Ein Sonderfall im Bauwesen ist die Einziehung und Zerstörung von widerrechtlich entstandenen Objekten. Aus Gründen der Verhältnismässigkeit können Werke der Baukunst weder im Zivil- noch im Strafverfahren eingezogen und zerstört werden. Die Rechtsprechung stellte gar fest, dass diese Ausnahmeregelung unabhängig davon gilt, ob Vermögens- oder Persönlichkeitsrechte verletzt wurden. Das Interesse des Eigentümers am weiteren Gebrauch des Bauwerks steht demnach über den Interessen des Urhebers.
Im Kontext der Praxis
Die vorstehende Abhandlung ist gewiss nur eine rudimentäre Beschreitung eines sehr komplexen und unwegsamen Rechtsgebiets. Auch stellt die Auseinandersetzung mit diesem Thema für Planende des Bauwesens schnell einmal viel bedeutsamere Fragen an das berufliche Selbstverständnis und das Berufsethos. So sinnvoll der immaterialgüterrechtliche Schutz von Werken der Baukunst auch ist: Letztlich sind geschützte Objekte ein kultureller und bleibender Bestandteilteil unserer Gesellschaft und gehören zumindest dieser an.
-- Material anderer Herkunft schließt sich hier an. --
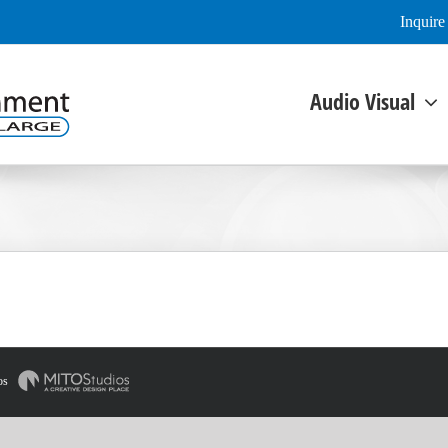
Inquir
Audio Visual
os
Daher darf man sich zum Beispiel auch fragen, welchen Zweck die Architektur prinzipiell verfolgt. Bauwerke sind in erster Linie Ausdruck unserer Baukultur. Diese Auffassung ist durchaus vereinbar mit dem immaterialgüterrechtlichen Schutz – so lassen auch klar determinierte Aufträge (etwa solche der öffentlichen Hand) genügend Spielraum, um ein individuelles Werk zu schaffen und die Urheberrechte der Planenden zu schützen. Demgegenüber stehen immaterialgüterrechtliche Schutzbestrebungen und Klagen rund um theoretische, planerische Konzepte und gestalterische Details. Denn in erster Linie sollen die erwähnten Gesetze doch individuelle Bauwerke schützen und sie vor dreistem Abkupfern bewahren.
Anmerkung
1 Claude Schluep und Sibylle Wenger Berger in: Hubert Stöckli und Thomas Siegenthaler (Hg.), Planerverträge – Verträge mit Architekten und Ingenieuren, § 19 – Das geistige Eigentum des Planers, 2. Auflage, Schulthess juristische Medien, Zürich 2019.